DATA UNDER STUDY START

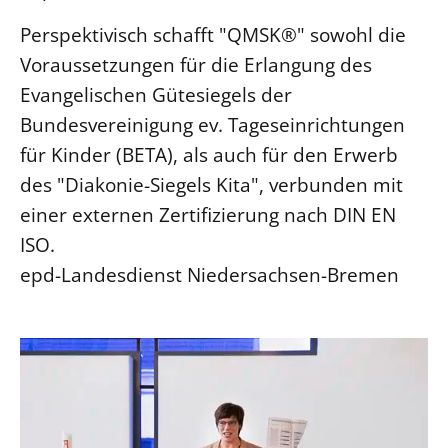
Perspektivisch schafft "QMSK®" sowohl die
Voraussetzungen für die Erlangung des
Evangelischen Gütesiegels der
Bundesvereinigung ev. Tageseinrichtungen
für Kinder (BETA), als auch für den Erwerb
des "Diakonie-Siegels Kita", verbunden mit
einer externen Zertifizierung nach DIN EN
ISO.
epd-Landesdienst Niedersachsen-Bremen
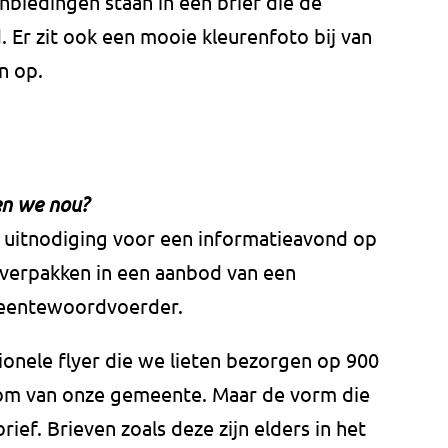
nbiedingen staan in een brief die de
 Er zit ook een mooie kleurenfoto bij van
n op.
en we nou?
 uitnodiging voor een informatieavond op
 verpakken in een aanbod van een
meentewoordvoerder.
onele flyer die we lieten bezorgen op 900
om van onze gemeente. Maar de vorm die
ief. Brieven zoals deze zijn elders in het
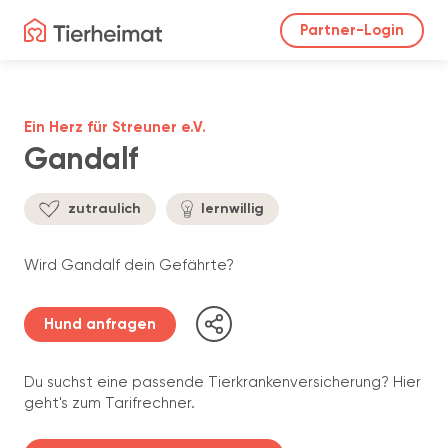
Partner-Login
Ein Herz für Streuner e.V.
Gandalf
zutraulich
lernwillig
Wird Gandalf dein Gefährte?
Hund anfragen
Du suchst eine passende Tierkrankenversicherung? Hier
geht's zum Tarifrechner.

DATA UNDER STUDY END
DATA UNDER STUDY START

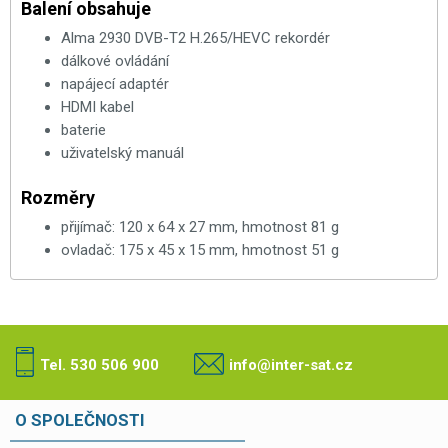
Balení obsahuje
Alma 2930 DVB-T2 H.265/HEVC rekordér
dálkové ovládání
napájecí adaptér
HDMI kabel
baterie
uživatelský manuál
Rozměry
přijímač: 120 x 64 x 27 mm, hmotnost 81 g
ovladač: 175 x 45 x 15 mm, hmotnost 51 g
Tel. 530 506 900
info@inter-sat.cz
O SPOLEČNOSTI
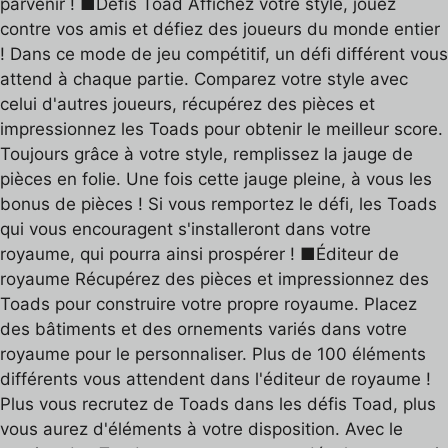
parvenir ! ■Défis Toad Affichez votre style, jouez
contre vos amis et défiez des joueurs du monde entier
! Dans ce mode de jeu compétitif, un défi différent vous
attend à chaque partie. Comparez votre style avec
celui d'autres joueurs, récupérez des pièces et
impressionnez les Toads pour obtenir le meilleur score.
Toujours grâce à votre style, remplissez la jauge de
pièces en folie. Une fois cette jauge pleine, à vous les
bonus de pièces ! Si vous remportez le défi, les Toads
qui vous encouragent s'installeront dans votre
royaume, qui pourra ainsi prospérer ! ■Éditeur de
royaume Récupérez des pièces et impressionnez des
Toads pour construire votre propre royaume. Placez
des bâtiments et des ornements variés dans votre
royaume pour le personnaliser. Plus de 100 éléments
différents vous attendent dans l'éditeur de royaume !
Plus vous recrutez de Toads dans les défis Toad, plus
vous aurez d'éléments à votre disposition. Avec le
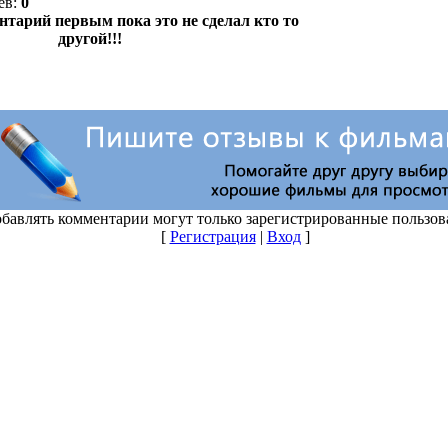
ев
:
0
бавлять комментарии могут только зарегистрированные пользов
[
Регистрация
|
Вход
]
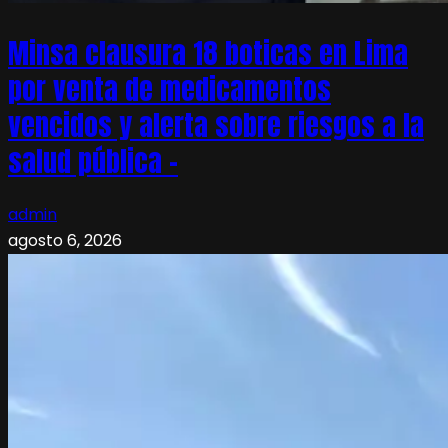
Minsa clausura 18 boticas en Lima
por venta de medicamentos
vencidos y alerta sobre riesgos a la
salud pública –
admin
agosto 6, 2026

DATA UNDER STUDY END

TRY IT — The answer needed is a single number: how many lines in the records above hold the string "royaume". Please write nothing else.

RESPONSE BOX — 5